Le partenariat euro-méditerranéen offre ainsi des instruments pour la défense et la promotion des droits de l'homme. Il faut donc rester particulièrement vigilant face à cette question, en ayant à l’esprit que le respect et la promotion de l'Etat de droit doivent constituer une conditionnalité de l'aide au développement.
Ainsi, malgré les contraintes qu'impose l’accord d’association avec l’UE, ratifié avec peine à la suite d'un long débat au parlement européen, le 11 octobre 2002, il faut remettre en perspective ces aspects positifs car, idéologiquement, l'Algérie, trop longtemps freinée par son arabo-islamisme militant semble désormais vouloir s’arrimer à l'Europe laïque.
Ce n’est ainsi pas la remise en cause aisée d’une loi d’arabisation voulue par le prédécesseur de Bouteflika, le général Liamine Zéroual pour plaire aux islamistes, qui changera la nécessité d’ancrer le lien linguistique entre nos deux nations, tout en reconnaissant la nécessaire diversité culturelle entre occident et le monde arabo-musulman.

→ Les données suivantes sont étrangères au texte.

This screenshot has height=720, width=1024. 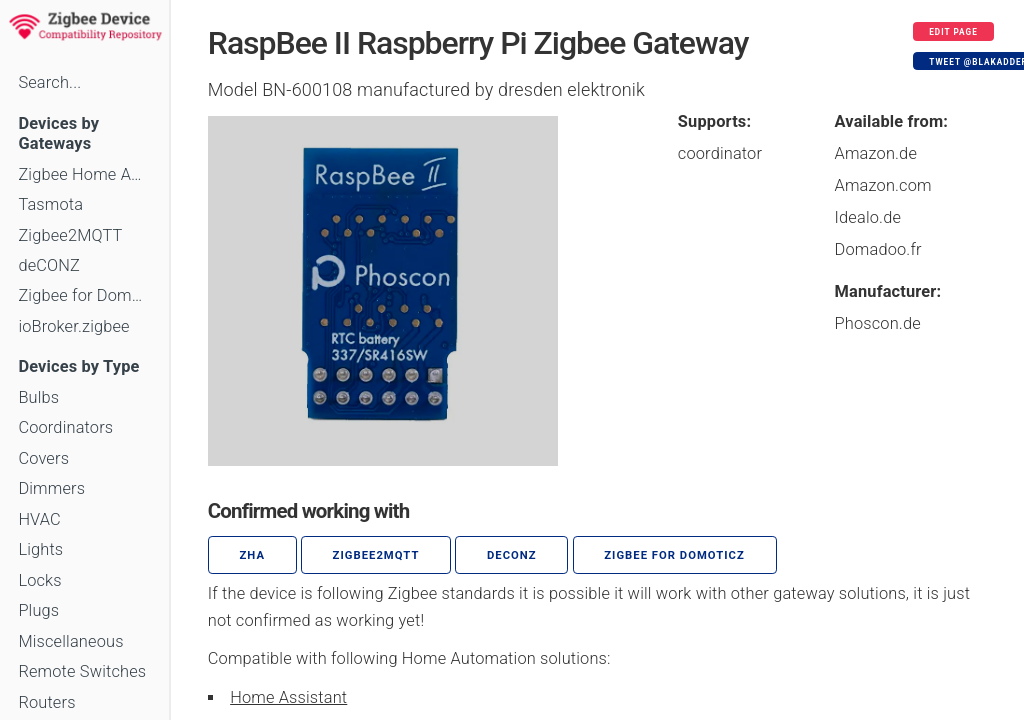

Ce pont entre les deux rives de la bien nommée Mare Nostrum doit ainsi être, pour l’avenir, un élément de réflexion pour une réorientation de la préoccupation de l’Europe pour son flanc méridional. Il ne serait ainsi pas vain de penser que l’Algérie, et l’ensemble des pays du Maghreb, ont toute leur place dans un partenariat approfondi, qui pourrait constituer un prélude à une intégration plus poussée.
Dans ce contexte, la révolte de la jeunesse en Kabylie révèle le dilemme algérien. La centaine de tués au cours des émeutes d’avril 2001 doivent aussi rappeler la fragilité de ceux qui voient déjà l’Algérie être l’élément fédérateur pour l’ensemble du Maghreb.
Cet acte tragique dans la mémoire collective du pays, doit aussi rappeler combien le principe de laïcité est un vecteur universel de progrès social et humain. Faire aujourd’hui, des Algériens et des Algériennes, des citoyens fiers et conscients de la grandeur de leur Nation, c’est diminuer demain, le risque de la mainmise du fondamentalisme religieux sur l’histoire du pays.
Les élections générales d’ici quelques semaines, auront au moins le mérite de démonter la ferme détermination des républicains laïques algériens, massivement soutenus en cela par la population, à discréditer Bouteflika et son gouvernement « fantoche », tant il ne fait pas de doute que les véritables maîtres d’Alger sont les généraux, qui tiennent les rênes de la bourse et la matraque !
Au moment où la France célèbre le 19 mars, quarante deux années de relations douloureuses et passionnelles, la meilleure manière d’ancrer durablement la démocratie en Algérie reste de lui en donner les moyens.